DATA SHOWN below:

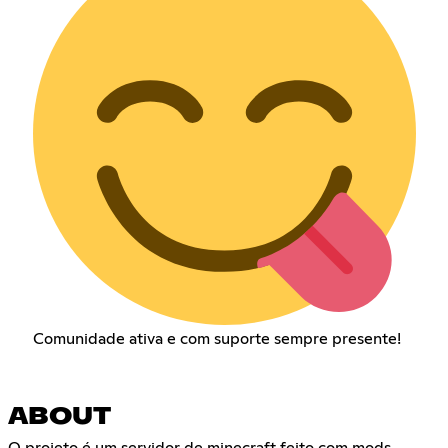
Comunidade ativa e com suporte sempre presente!
ABOUT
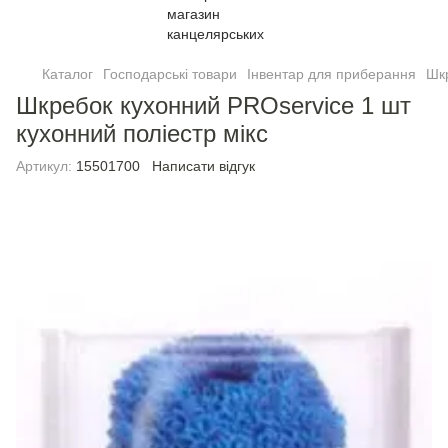
Каталог
Господарські товари
Інвентар для приберання
Шк
Шкребок кухонний PROservice 1 шт
кухонний полiестр мікс
Артикул:
15501700
Написати відгук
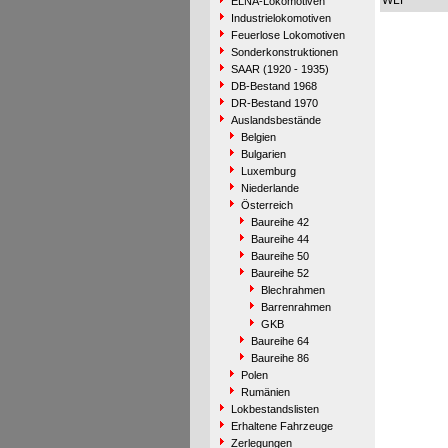
WLF
ELNA-Lokomotiven
Industrielokomotiven
Feuerlose Lokomotiven
Sonderkonstruktionen
SAAR (1920 - 1935)
DB-Bestand 1968
DR-Bestand 1970
Auslandsbestände
Belgien
Bulgarien
Luxemburg
Niederlande
Österreich
Baureihe 42
Baureihe 44
Baureihe 50
Baureihe 52
Blechrahmen
Barrenrahmen
GKB
Baureihe 64
Baureihe 86
Polen
Rumänien
Lokbestandslisten
Erhaltene Fahrzeuge
Zerlegungen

End of DATA SHOWN.

# BRIEF
Would you set down the listing exactly, omitting pictures?

# PROBLEM SOLUTION
Comunidade ativa e com suporte sempre presente!
ABOUT
Каталог
Господарські товари
Інвентар для приберання
Шк
Шкребок кухонний PROservice 1 шт
кухонний полiестр мікс
Артикул:
15501700
Написати відгук
WLF
ELNA-Lokomotiven
Industrielokomotiven
Feuerlose Lokomotiven
Sonderkonstruktionen
SAAR (1920 - 1935)
DB-Bestand 1968
DR-Bestand 1970
Auslandsbestände
Belgien
Bulgarien
Luxemburg
Niederlande
Österreich
Baureihe 42
Baureihe 44
Baureihe 50
Baureihe 52
Blechrahmen
Barrenrahmen
GKB
Baureihe 64
Baureihe 86
Polen
Rumänien
Lokbestandslisten
Erhaltene Fahrzeuge
Zerlegungen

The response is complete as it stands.